On the one hand this book is a welcome respite from nightmareland, but on the other it’s not much of a stone’s throw from the sort of emphasis on brokenness and despair that’s come before it. Fortunately Flash is there to bring some light to this darkness, but the story so far seems poised to be going down another rabbit hole of mea culpas for the World’s Greatest Detective. If we’re lucky, Williamson will avoid that and focus on healing the relationship between Bats and Flash, and giving purpose to the action-to-come beyond just more “heroes” trying to pulverize one another.

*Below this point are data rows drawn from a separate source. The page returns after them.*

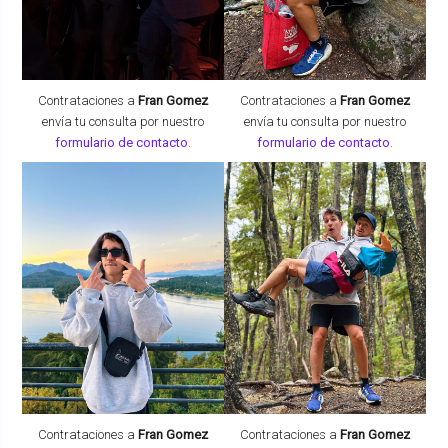
Contrataciones a
Fran Gomez
Contrataciones a
Fran Gomez
envía tu consulta por nuestro
envía tu consulta por nuestro
formulario de contacto
.
formulario de contacto
.
Contrataciones a
Fran Gomez
Contrataciones a
Fran Gomez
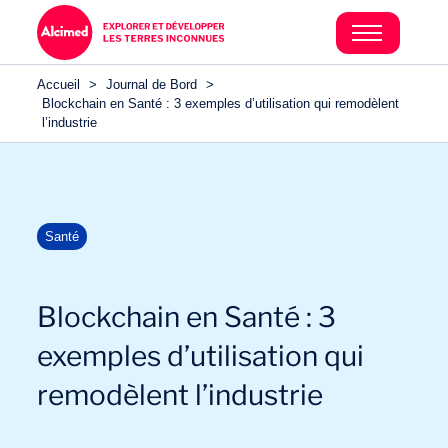
Accueil
>
Journal de Bord
>
Blockchain en Santé : 3 exemples d’utilisation qui remodèlent
l’industrie
Santé
Blockchain en Santé : 3
exemples d’utilisation qui
remodèlent l’industrie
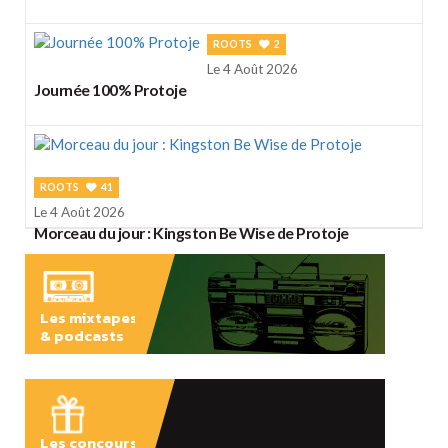
ROOTS
2
Le 4 Août 2026
Journée 100% Protoje
ROOTS
41
Le 4 Août 2026
Morceau du jour : Kingston Be Wise de Protoje
Les mixtapes
& podcasts
ÉCOUTER
Les concours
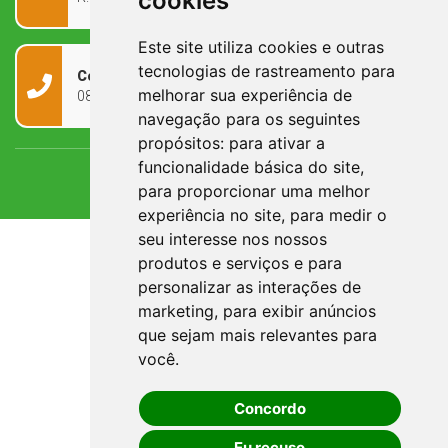
cookies
Este site utiliza cookies e outras
tecnologias de rastreamento para
Contato
melhorar sua experiência de
0800 090 2050
navegação para os seguintes
propósitos:
para ativar a
funcionalidade básica do site
,
para proporcionar uma melhor
experiência no site
,
para medir o
seu interesse nos nossos
produtos e serviços e para
personalizar as interações de
marketing
,
para exibir anúncios
que sejam mais relevantes para
você
.
Concordo
Eu recuso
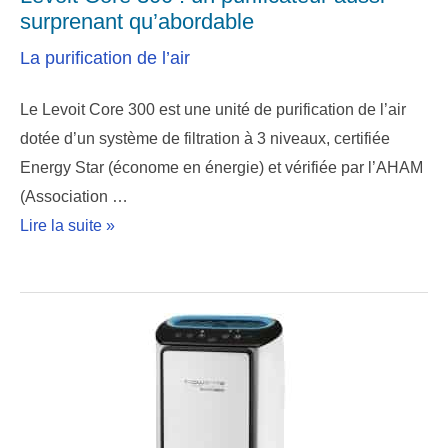
surprenant qu’abordable
La purification de l’air
Le Levoit Core 300 est une unité de purification de l’air
dotée d’un système de filtration à 3 niveaux, certifiée
Energy Star (économe en énergie) et vérifiée par l’AHAM
(Association …
Lire la suite »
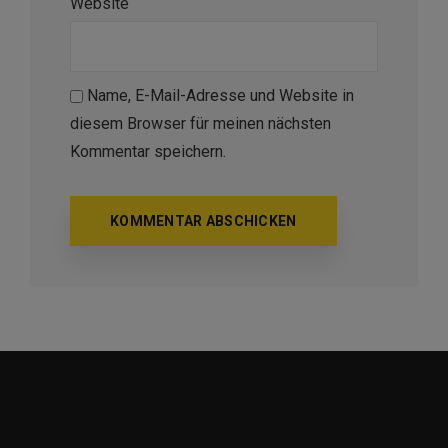
Website
Name, E-Mail-Adresse und Website in
diesem Browser für meinen nächsten
Kommentar speichern.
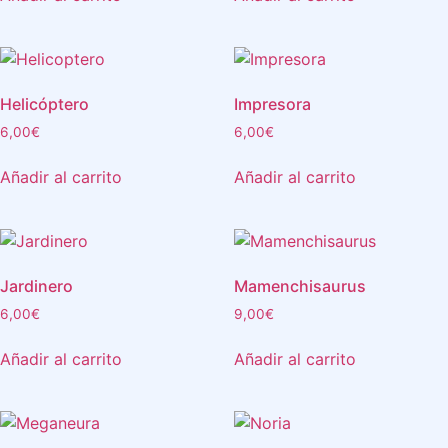
Helicóptero
Impresora
6,00
€
6,00
€
Añadir al carrito
Añadir al carrito
Jardinero
Mamenchisaurus
6,00
€
9,00
€
Añadir al carrito
Añadir al carrito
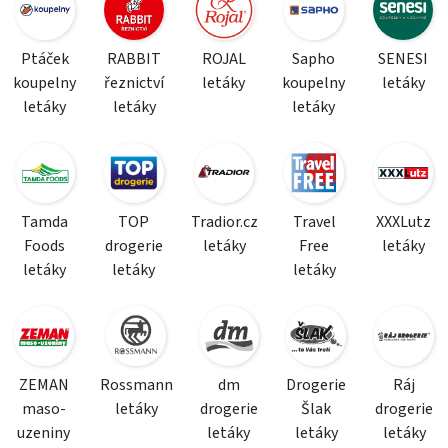
Ptáček
RABBIT
ROJAL
Sapho
SENESI
koupelny
řeznictví
letáky
koupelny
letáky
letáky
letáky
letáky
Tamda
TOP
Tradior.cz
Travel
XXXLutz
Foods
drogerie
letáky
Free
letáky
letáky
letáky
letáky
ZEMAN
Rossmann
dm
Drogerie
Ráj
maso-
letáky
drogerie
Šlak
drogerie
uzeniny
letáky
letáky
letáky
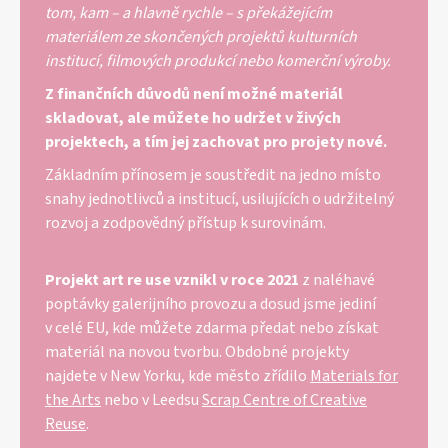
tom, kam – a hlavně rychle – s překážejícím
a
materiálem ze skončených projektů kulturních
j
institucí, filmových produkcí nebo komerční výroby.
í
Z finančních důvodů není možné materiál
t
skladovat, ale můžete ho udržet v živých
?
projektech, a tím jej zachovat pro projety nové.
Základním přínosem je soustředit na jedno místo
snahy jednotlivců a institucí, usilujících o udržitelný
rozvoj a zodpovědný přístup k surovinám.
HLEDAT
Projekt art re use vznikl v roce 2021
z naléhavé
poptávky galerijního provozu a dosud jsme jediní
D
v celé EU, kde můžete zdarma předat nebo získat
o
materiál na novou tvorbu. Obdobné projekty
p
najdete v New Yorku, kde město zřídilo
Materials for
o
r
the Arts
nebo v Leedsu
Scrap Centre of Creative
u
Reuse
.
č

- You have been following Heroes in Crisis and want to see these characters off the ranch.
- You were a big fan of King’s arc Batman: I am Gotham
- You just like the Flash and his jolly nature.
Joshua Williamson kicks off a four-part arc about the cost of doing justice for superheroes. In this first issue, we learn all about the tension between Batman and the Flash and get hints as to the cause: a recent tragedy involving one of their own has both characters cautious about their roles as defenders of the people. We’ve seen a lot of guilt and self-flagellating between the pages of Batman lately. By introducing the Flash, there’s a strong opportunity for Williamson to work with his powerfully positive personality to shine some light into Batman’s deepest and darkest recesses. Let’s see if he takes advantage of it!
Disclaimer: DC Comics provided Batman News with an advance copy of this comic for the purpose of this review.